18 Marzo 2022
- Spazio Bibbia, Bereshit

Commento alla prima Lettura della II DOMENICA Di QUARESIMA (ANNO C) a cura di M.Francesca e Letizia ap

Dal libro dell’Esodo (Es 3,1-8a.13-15)

In quei giorni, mentre Mosè stava pascolando il gregge di Ietro, suo suocero, sacerdote di Madian, condusse il bestiame oltre il deserto e arrivò al monte di Dio, l’Oreb. L’angelo del Signore gli apparve in una fiamma di fuoco dal mezzo di un roveto. Egli guardò ed ecco: il roveto ardeva per il fuoco, ma quel roveto non si consumava. Mosè pensò: «Voglio avvicinarmi a osservare questo grande spettacolo: perché il roveto non brucia?». Il Signore vide che si era avvicinato per guardare; Dio gridò a lui dal roveto: «Mosè, Mosè!». Rispose: «Eccomi!». Riprese: «Non avvicinarti oltre! Togliti i sandali dai piedi, perché il luogo sul quale tu stai è suolo santo!». E disse: «Io sono il Dio di tuo padre, il Dio di Abramo, il Dio di Isacco, il Dio di Giacobbe». Mosè allora si coprì il volto, perché aveva paura di guardare verso Dio. Il Signore disse: «Ho osservato la miseria del mio popolo in Egitto e ho udito il suo grido a causa dei suoi sovrintendenti: conosco le sue sofferenze. Sono sceso per liberarlo dal potere dell’Egitto e per farlo salire da questa terra verso una terra bella e spaziosa, verso una terra dove scorrono latte e miele». Mosè disse a Dio: «Ecco, io vado dagli Israeliti e dico loro: “Il Dio dei vostri padri mi ha mandato a voi”. Mi diranno: “Qual è il suo nome?”. E io che cosa risponderò loro?». Dio disse a Mosè: «Io sono colui che sono!». E aggiunse: «Così dirai agli Israeliti: “Io-Sono mi ha mandato a voi”». Dio disse ancora a Mosè: «Dirai agli Israeliti: “Il Signore, Dio dei vostri padri, Dio di Abramo, Dio di Isacco, Dio di Giacobbe, mi ha mandato a voi”. Questo è il mio nome per sempre; questo è il titolo con cui sarò ricordato di generazione in generazione».

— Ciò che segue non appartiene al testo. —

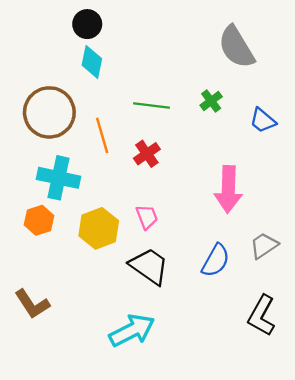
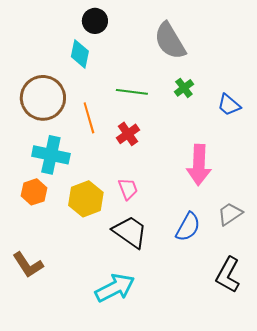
black circle: (87, 24) -> (95, 21), moved
gray semicircle: (236, 47) -> (170, 41), moved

Era un giorno comune quello in cui a Mosè venne dato di vivere l’esperienza più straordinaria tra le storie dei patriarchi. Il Signore si era già rivelato ad Abramo e lo aveva reso custode di una promessa fatta di eredi e benedizioni. Aveva cambiato il nome a Giacobbe (in Israele) in una notte di lotta, ma non aveva voluto rivelare il suo di nome (cf. Gen 32,23-33)… Ora con Mosè fa un passo in più. A quell’uomo che “salvato dalle acque” (etimologia del nome di Mosè) salverà il suo popolo da altre acque (quelle del Mar Rosso), Dio rivela il suo nome. Rivelare il nome è consegnarsi nelle mani di chi lo riceve, è rivelare quasi il proprio segreto. E che nome è quello di Dio? Un nome che viene dalla terra sacra, sulla quale Mosè non deve poggiare i propri sandali, più che dal cielo, perché è un nome che si inserisce nella storia degli uomini e che significa presenza. Un nome che è un soggetto, “Io”, e un verbo, “essere”: «Io sono colui che sono e sarò (seguendo la lingua originale)», riguarda perciò il presente e il futuro ma anche il passato: «Io sono il Dio dei vostri padri». Soprattutto il nome di Dio è dialogo, sì perché dire «Io» significa che qualcuno sta parlando. Dio è un soggetto presente e in dialogo, introducendo così il modo in cui si manifesterà in tutta la storia raccontata nell’Esodo, dalla liberazione dalla schiavitù dell’Egitto (cf. Es 14) al dono della Legge (Es 20). Anche Gesù «prenderà la parola» (Lc 13,2), Lui che è Parola fatta carne (cf. Gv 1), per entrare nella storia degli uomini. E per chi spendere i propri giorni se non per un Dio di parola?


Qôl/call

La tua Parola, Signore, è come quel roveto che arde senza consumarsi. È vita che dà vita ai nostri giorni, nonostante tutto. Le tue Parole si intrecciano con le nostre nel dialogo con te fatto di Presenza. In questa intimità, con Te, Vita più forte di tutto, ti affidiamo le nostre parole più urgenti
Oggi, come sempre, sia fatta la Tua Volontà.